**WHAT TO PRODUCE:** Gather, from the data below, each line in which the word "does" occurs.

**RECORDS TO USE:**

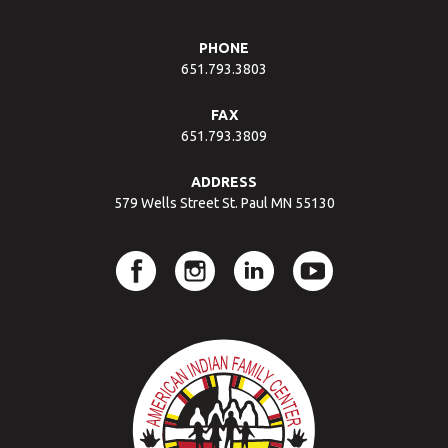
PHONE
651.793.3803
FAX
651.793.3809
ADDRESS
579 Wells Street St. Paul MN 55130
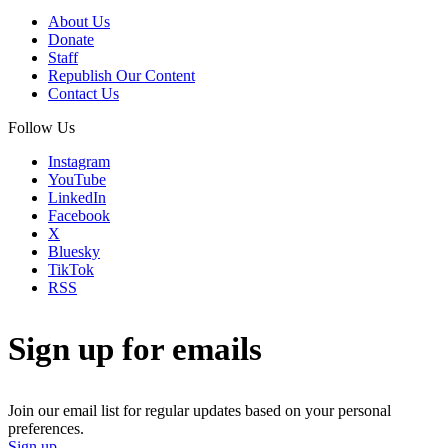
About Us
Donate
Staff
Republish Our Content
Contact Us
Follow Us
Instagram
YouTube
LinkedIn
Facebook
X
Bluesky
TikTok
RSS
Sign up for emails
Join our email list for regular updates based on your personal
preferences.
Sign up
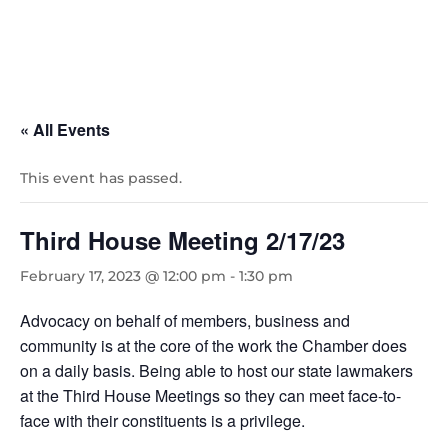
« All Events
This event has passed.
Third House Meeting 2/17/23
February 17, 2023 @ 12:00 pm
-
1:30 pm
Advocacy on behalf of members, business and
community is at the core of the work the Chamber does
on a daily basis. Being able to host our state lawmakers
at the Third House Meetings so they can meet face-to-
face with their constituents is a privilege.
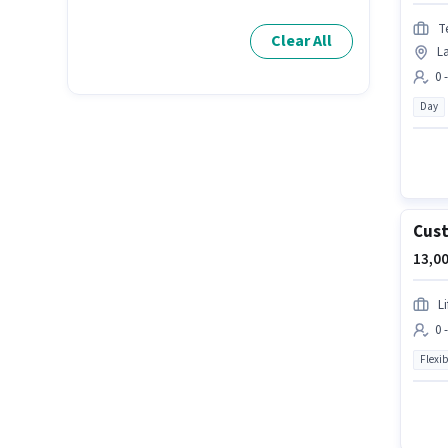
T
Clear All
L
0 
Day
Cust
13,00
L
0 
Flexib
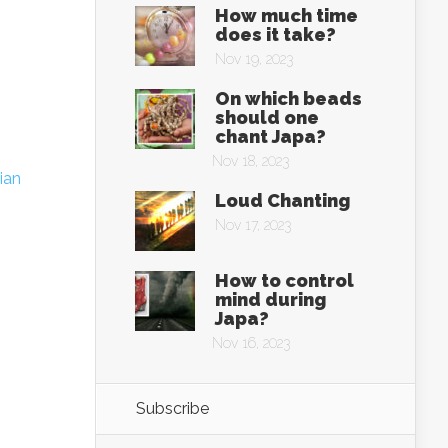
How much time
does it take?
Nov 19, 2023
On which beads
should one
chant Japa?
Nov 18, 2023
ian
Loud Chanting
Nov 17, 2023
How to control
mind during
Japa?
Nov 16, 2023
Subscribe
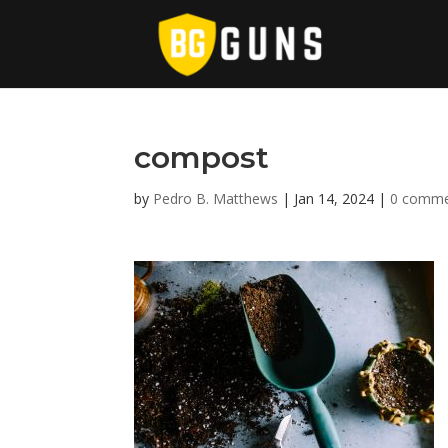
compost
by
Pedro B. Matthews
|
Jan 14, 2024
|
0 comme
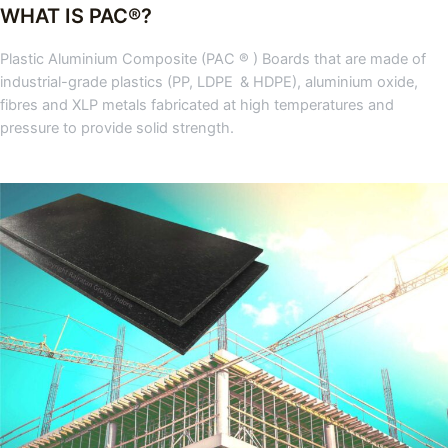
WHAT IS PAC®?
Plastic Aluminium Composite (PAC ® ) Boards that are made of
industrial-grade plastics (PP, LDPE & HDPE), aluminium oxide,
fibres and XLP metals fabricated at high temperatures and
pressure to provide solid strength.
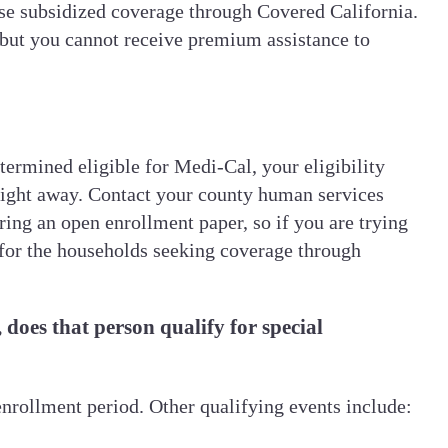
hase subsidized coverage through Covered California.
, but you cannot receive premium assistance to
termined eligible for Medi-Cal, your eligibility
right away. Contact your county human services
ing an open enrollment paper, so if you are trying
 for the households seeking coverage through
does that person qualify for special
enrollment period. Other qualifying events include:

**SOLUTION TO THIS EXERCISE:**
community is at the core of the work the Chamber does
does it take?
does that person qualify for special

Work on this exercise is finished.